In the records, find each line where "said" occurs, and copy it.

========================================================================

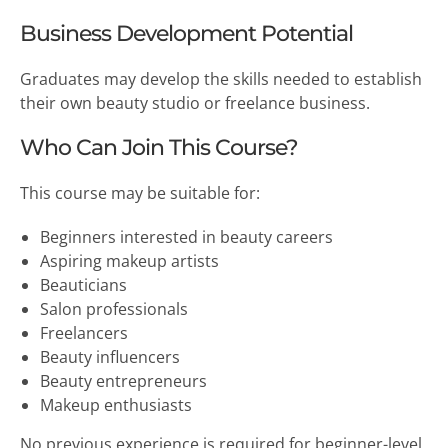
Business Development Potential
Graduates may develop the skills needed to establish
their own beauty studio or freelance business.
Who Can Join This Course?
This course may be suitable for:
Beginners interested in beauty careers
Aspiring makeup artists
Beauticians
Salon professionals
Freelancers
Beauty influencers
Beauty entrepreneurs
Makeup enthusiasts
No previous experience is required for beginner-level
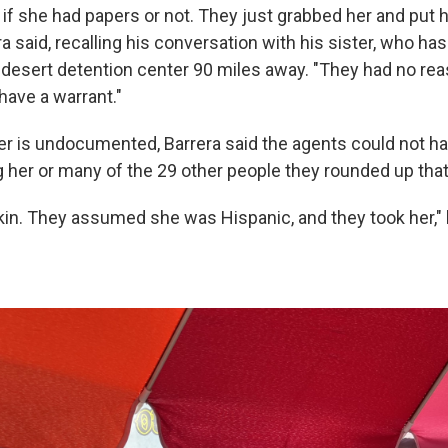
 if she had papers or not. They just grabbed her and put h
ra said, recalling his conversation with his sister, who ha
a desert detention center 90 miles away. "They had no rea
 have a warrant."
er is undocumented, Barrera said the agents could not h
g her or many of the 29 other people they rounded up tha
in. They assumed she was Hispanic, and they took her," he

========================================================================

- **RESULT BELOW**
ra said, recalling his conversation with his sister, who ha
er is undocumented, Barrera said the agents could not h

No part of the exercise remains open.